Dermot Cole

One of the enduring mysteries of the Dunleavy administration is the so-called “Alaska Development Team,” an effort that appears to have grown out of a 2018 campaign promise to recruit “distressed gun manufacturers” to build factories in Alaska.

“You bring up an outfit like a Ruger, or a Springfield or Remington to the state of Alaska, you’ll have jobs for generations,” candidate Mike Dunleavy told a gun-loving crowd in Fairbanks in October that year. 

“There are distressed gun manufacturers, for example, on the East Coast. Some of them are looking for a new home. Under my administration we’ll send a team out to those industries and say, ‘What would it take for you to come to Alaska? Tell us what would it take.’”

No one knows what it would take. The Alaska Development Team has yet to attract a distressed gun manufacturer or even create a website, the latter project announced in spring 2019 by Clark Penney.

Penney, grandson of a big Dunleavy benefactor, was hired under a no-bid state contract to be managing director of the team, promoting everything from gambling to the Alberta railroad. He said he had “Conversations with the Governor on Vision” at the start of his $8,000-per-month gig.

Dunleavy administration officials would only say that Bob Penney’s grandson was picked for the job by the “appropriate” officials.
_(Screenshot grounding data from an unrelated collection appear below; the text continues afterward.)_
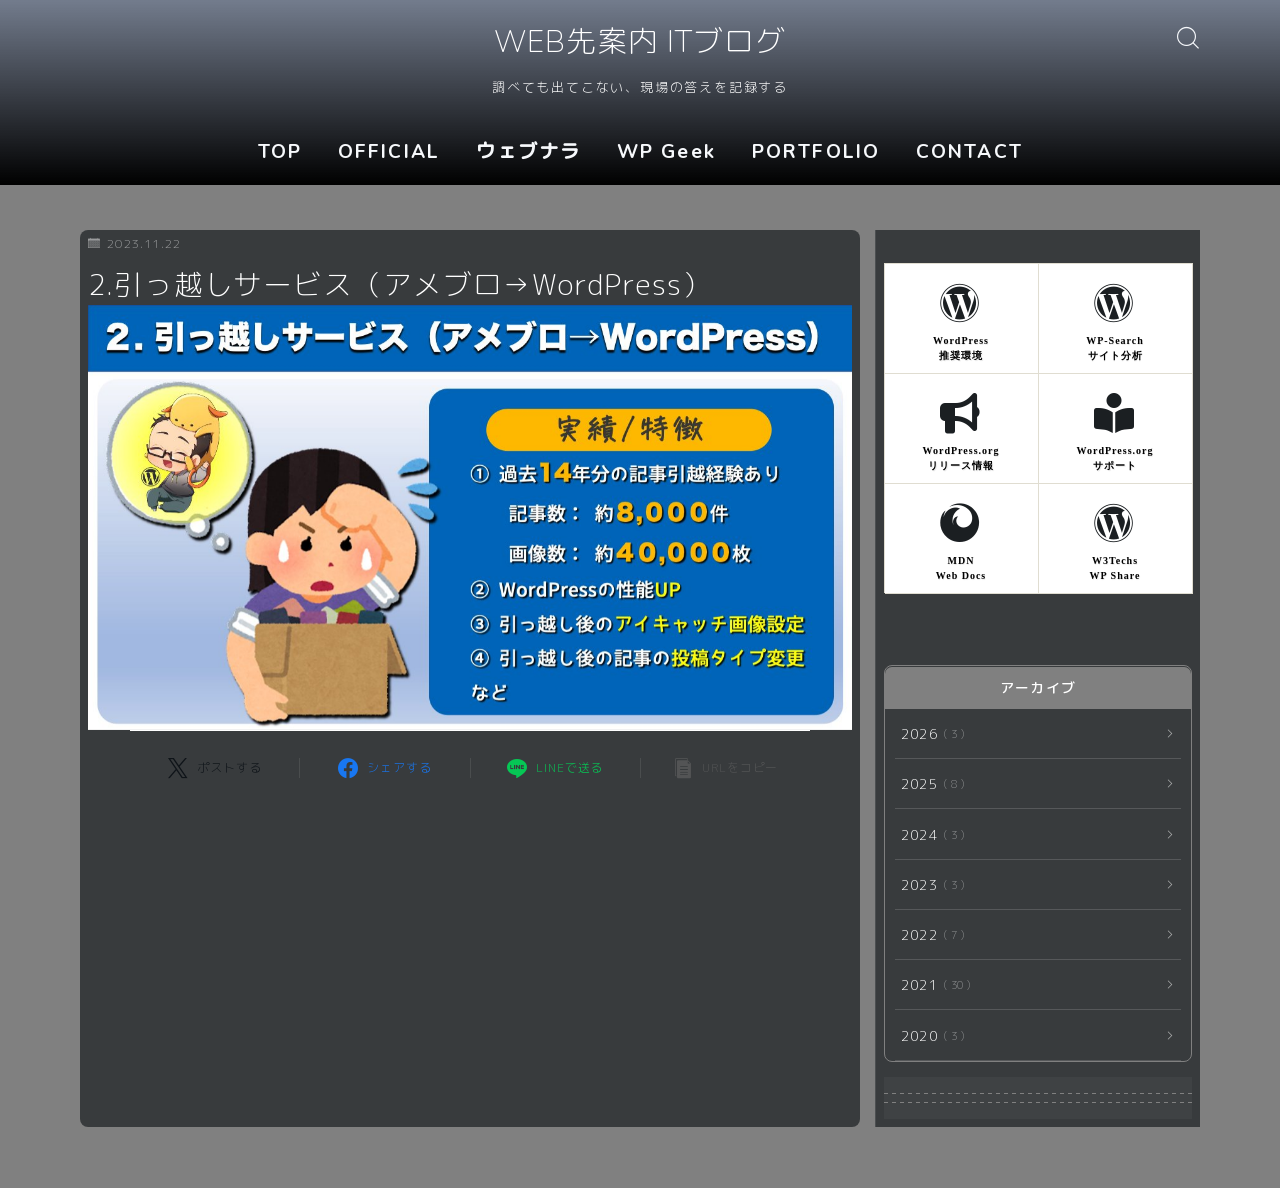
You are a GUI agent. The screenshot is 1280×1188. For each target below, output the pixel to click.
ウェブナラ (529, 152)
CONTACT (969, 152)
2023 (929, 884)
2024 (929, 834)
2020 (929, 1035)
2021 (932, 985)
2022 (929, 934)
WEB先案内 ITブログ (639, 43)
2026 (929, 733)
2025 (929, 784)
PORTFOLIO (816, 152)
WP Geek (666, 152)
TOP (280, 152)
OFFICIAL (389, 152)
The governor’s office refused to acknowledge its central role in setting up the contract.

Penney is now long gone and while Dunleavy promised a “deep dive” and a law department review of how exactly Penney became team leader, the deep dive was deep-sixed. The governor wanted and trusted Penney, blessed by GOP cheerleader Suzanne Downing as a “rainmaker” who didn’t really need state money.
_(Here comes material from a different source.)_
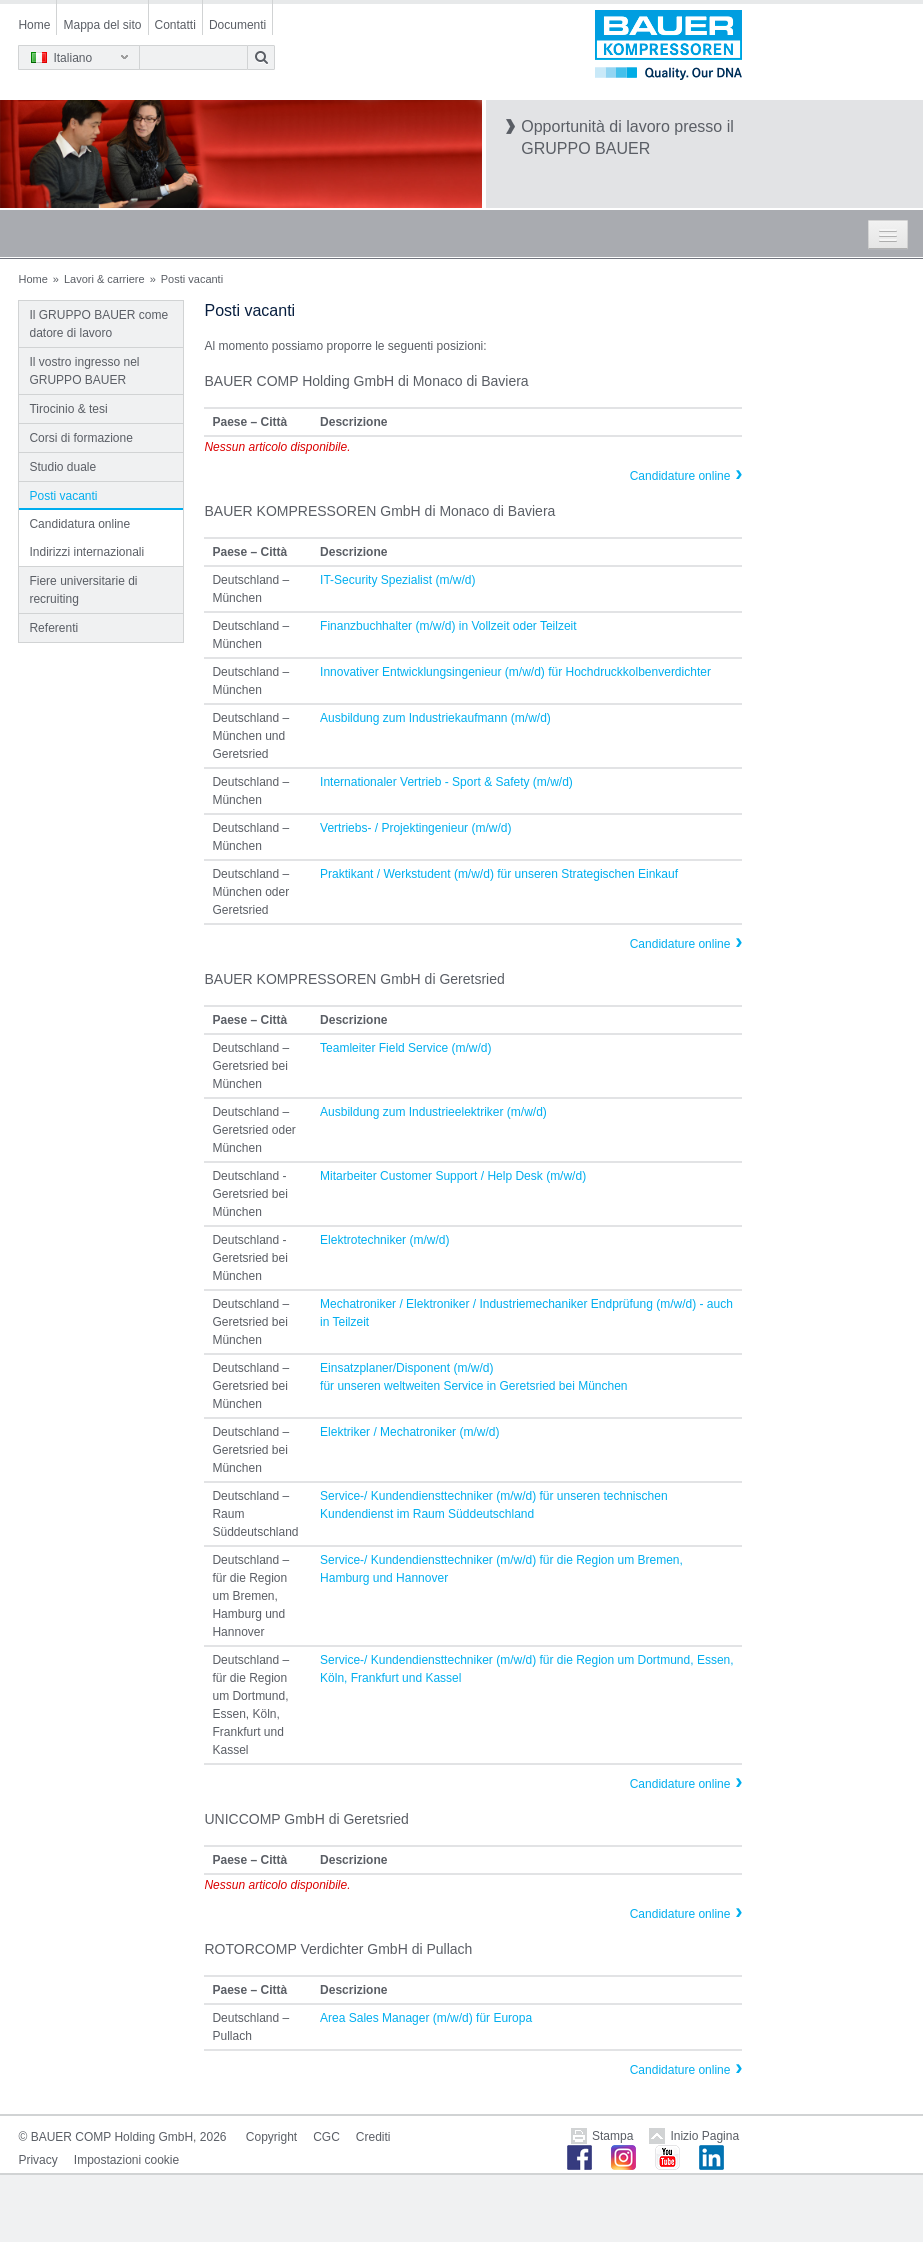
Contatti (175, 25)
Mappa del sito (102, 25)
A year ago, the Dunleavy administration said “The ‘Alaska Development Team’ has been created to bring special focus to the administration’s efforts to attract new businesses and economic investment to our state.”

The team was a reworked version of the state’s economic development office with a new name. One of the alleged differences was that the team wouldn’t subsidize “desirable but unprofitable activities.”
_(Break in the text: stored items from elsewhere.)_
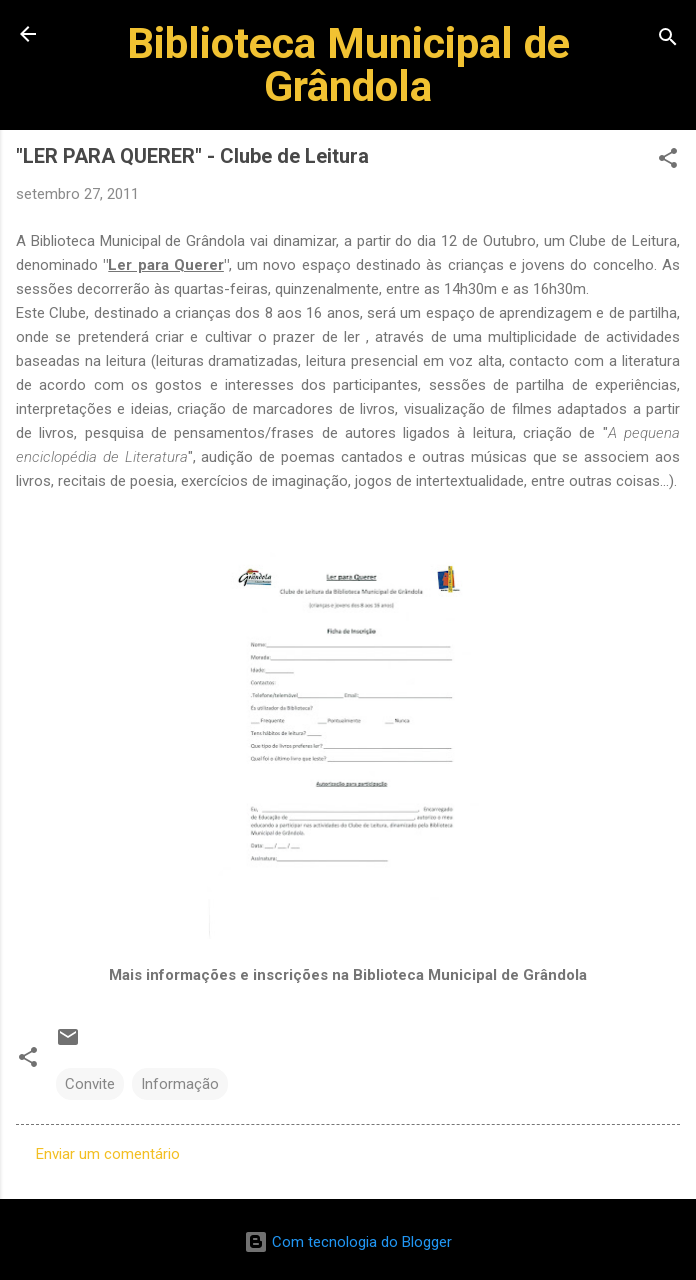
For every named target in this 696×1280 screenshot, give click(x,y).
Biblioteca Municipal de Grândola (348, 64)
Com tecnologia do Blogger (348, 1242)
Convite (90, 1084)
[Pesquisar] (668, 40)
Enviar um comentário (108, 1154)
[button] (668, 161)
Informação (180, 1084)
The team continues to miss the basics of helping businesses, however. A state document on “Establishing a Business in Alaska,” last updated in 2009, makes no mention of the Alaska Development Team. Perhaps a team member should have revised the text.

There is no team website, just an ineffective sales pitch on the state website and the names of three team members: “The Alaska Development Team is ready to discuss your existing growth oriented business, your business that desires to enter and expand in Alaska, and your investment ready commercial and industrial projects.”

It’s possible the team is on the way out. The governor plans to eliminate one team vacancy  and transfer two state jobs to the governor’s office.

Dunleavy has proposed eliminating a vacant “development associate” team position established in 2019, but never filled, while transferring  a “development officer” and a “development manager” to the governor’s office to “manage economic development activities at the statewide level.”

That’s what the Alaska Development Team, headed by Penney, was supposed to do. Not anymore.

“This realignment will allow cabinet-level focus on engaging the business community and outreach, as well as direct coordination with the governor’s office and the governor on the economic impact of policies across departments,” the proposed state budget says.

Maybe the Alaska Development Team won’t need to have its own website after all.